« Je sais qu’en France on est très créatifs quand il s’agit de fiscalité », a ironisé M. Saadé lors d’une conférence de presse concernant l’acquisition d’un opérateur portuaire brésilien.
Interrogé sur l’éventualité de supprimer la taxe au tonnage, prélèvement spécifique aux entreprises du secteur, pour la remplacer par l’impôt sur les sociétés, régime fiscal bien plus défavorable, le patron franco-libanais a alerté sur le risque de décrochage par rapport aux concurrents.
« La taxe au tonnage est un régime européen qui protège les compagnies européennes et qui leur donne la possibilité de continuer à se développer face à la concurrence asiatique », a-t-il assuré.
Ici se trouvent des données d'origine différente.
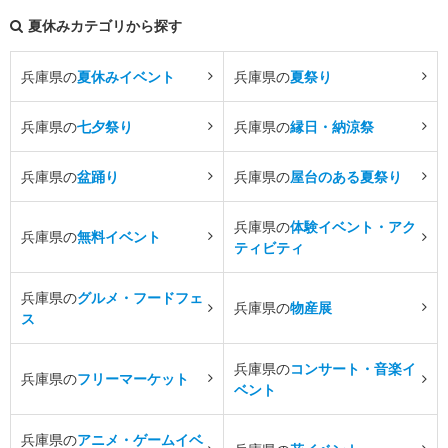
夏休みカテゴリから探す
兵庫県の
夏休みイベント
兵庫県の
夏祭り
兵庫県の
七夕祭り
兵庫県の
縁日・納涼祭
兵庫県の
盆踊り
兵庫県の
屋台のある夏祭り
兵庫県の
体験イベント・アク
兵庫県の
無料イベント
ティビティ
兵庫県の
グルメ・フードフェ
兵庫県の
物産展
ス
兵庫県の
コンサート・音楽イ
兵庫県の
フリーマーケット
ベント
兵庫県の
アニメ・ゲームイベ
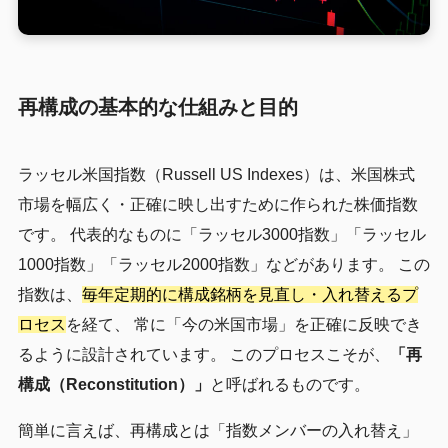
再構成の基本的な仕組みと目的
ラッセル米国指数（Russell US Indexes）は、米国株式
市場を幅広く・正確に映し出すために作られた株価指数
です。 代表的なものに「ラッセル3000指数」「ラッセル
1000指数」「ラッセル2000指数」などがあります。 この
指数は、
毎年定期的に構成銘柄を見直し・入れ替えるプ
ロセス
を経て、 常に「今の米国市場」を正確に反映でき
るように設計されています。 このプロセスこそが、
「再
構成（Reconstitution）」
と呼ばれるものです。
簡単に言えば、再構成とは「指数メンバーの入れ替え」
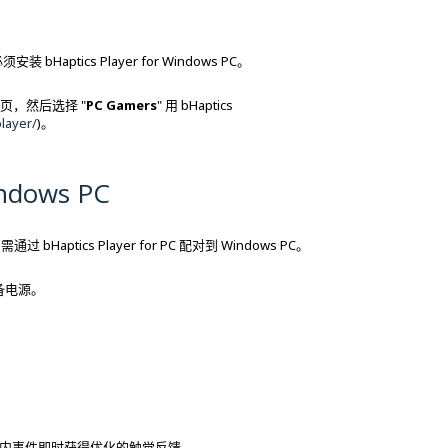
装 bHaptics Player for Windows PC。
签页，然后选择 "
PC Gamers
" 用 bHaptics
layer/
)。
ndows PC
t，需通过 bHaptics Player for PC 配对到 Windows PC。
启设备电源。
内事件即时获得优化的触觉反馈。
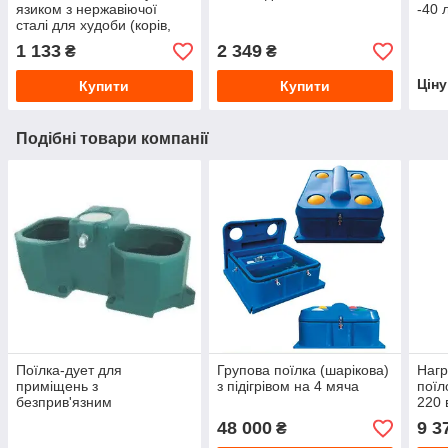
язиком з нержавіючої
-40 
сталі для худоби (корів,
телят, коней, ВРХ)
1 133
2 349
₴
₴
Цін
Купити
Купити
Подібні товари компанії
Поїлка-дует для
Групова поїлка (шарікова)
Нагр
приміщень з
з підігрівом на 4 мяча
поїл
безприв'язним
220 
утриманням худоби та
48 000
9 3
₴
пасовищ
« Si la France décide d’arrêter le régime de la taxe au tonnage, ça nous met dans une situation de désavantage par rapport à nos concurrents européens et à nos partenaires asiatiques », a-t-il développé.
La taxe au tonnage permet aux compagnies maritimes de s’acquitter d’une taxe déterminée par le tonnage de l’ensemble des navires exploités ou utilisés par l’entreprise, plutôt que de l’impôt sur les sociétés (25% du bénéfice).
Ce régime fiscal favorable, inventé en Grèce dans les années 1950, a peu à peu été adopté par la quasi-totalité des pays européens, mais aussi ailleurs dans le monde.
« Il faut que tout le monde soit logé à la même enseigne (…) La France ne peut pas changer le régime de la taxe au tonnage alors que le Danemark, la Suisse et l’Allemagne (pays d’implantation des concurrents européens de CMA CGM, NDLR) le maintiennent », a insisté Rodolphe Saadé.
En revanche, « si le gouvernement décidait d’une contribution exceptionnelle de solidarité des grosses entreprises, on serait là », a-t-il affirmé.
Dimanche, le Premier ministre Michel Barnier a appelé à « un effort collectif » pour ne « pas aggraver la double dette écologique et financière » de la France, évoquant la possibilité de « prélèvements ciblés sur les personnes fortunées, ou certaines grosses entreprises ».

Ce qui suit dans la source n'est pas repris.